Pemkab Pandeglang melalui DPUPR Kabupaten Pandeglang memasang jembatan darurat berupa jembatan Bailey atau rangka baja. Dinas PUPR Provinsi Banten meminjamkan jembatan tersebut untuk penanganan darurat.
Sejumlah pihak mendukung percepatan pemasangan melalui gotong royong. DPUPR Pandeglang berkolaborasi dengan DPUPR Banten, Kodim 0601/Pandeglang, Yonif 842/Badak Sakti, serta PT Kertapati Wijaya KSO Areco.
Pelaksana Tugas Kepala Bidang Bina Marga DPUPR Pandeglang, Andrian Wisduwan, menyatakan pemasangan jembatan Bailey rampung pada 31 Desember 2025.
“Sekarang jembatan sudah bisa dilalui kendaraan roda dua dan roda empat,” kata Andrian, Selasa (6/1/2026).

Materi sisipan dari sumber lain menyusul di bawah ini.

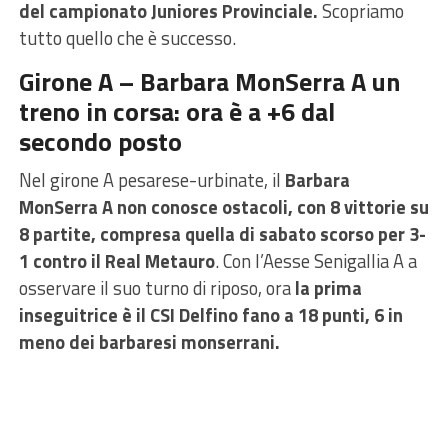
del campionato Juniores Provinciale.
Scopriamo
tutto quello che è successo.
Girone A – Barbara MonSerra A un
treno in corsa: ora è a +6 dal
secondo posto
Nel girone A pesarese-urbinate, il
Barbara
MonSerra A non conosce ostacoli, con 8 vittorie su
8 partite, compresa quella di sabato scorso per 3-
1 contro il Real Metauro
. Con l’Aesse Senigallia A a
osservare il suo turno di riposo, ora
la prima
inseguitrice è il CSI Delfino fano a 18 punti, 6 in
meno dei barbaresi monserrani.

Ia menegaskan jembatan Bailey bersifat sementara untuk mempercepat pemulihan akses warga. Pemkab Pandeglang menyiapkan pembangunan jembatan permanen setelah ketersediaan anggaran terpenuhi.
“Pembangunan jembatan permanen menunggu alokasi anggaran. Perencanaannya sudah ada, tinggal pelaksanaan,” ujarnya.
Andrian menambahkan, Pemkab Pandeglang mengusulkan pendanaan pembangunan jembatan permanen kepada Pemerintah Provinsi Banten melalui program Bang Andra. Hingga kini, APBD Kabupaten Pandeglang belum mengalokasikan anggaran khusus untuk proyek tersebut.
Sementara itu, Pelaksana Tugas Kepala DPUPR Kabupaten Pandeglang Roni menyampaikan apresiasi kepada seluruh pihak yang membantu percepatan pemasangan jembatan darurat.
“Kami berterima kasih kepada Pemprov Banten dan unsur TNI, khususnya Kodim 0601/Pandeglang, Yonif 842/Badak Sakti, serta PT Kertapati Wijaya KSO Areco atas dukungan dan kerja samanya,” ujarnya.
Dengan beroperasinya jembatan darurat tersebut, mobilitas warga Cimanggu kembali normal dan aktivitas ekonomi setempat berangsur pulih.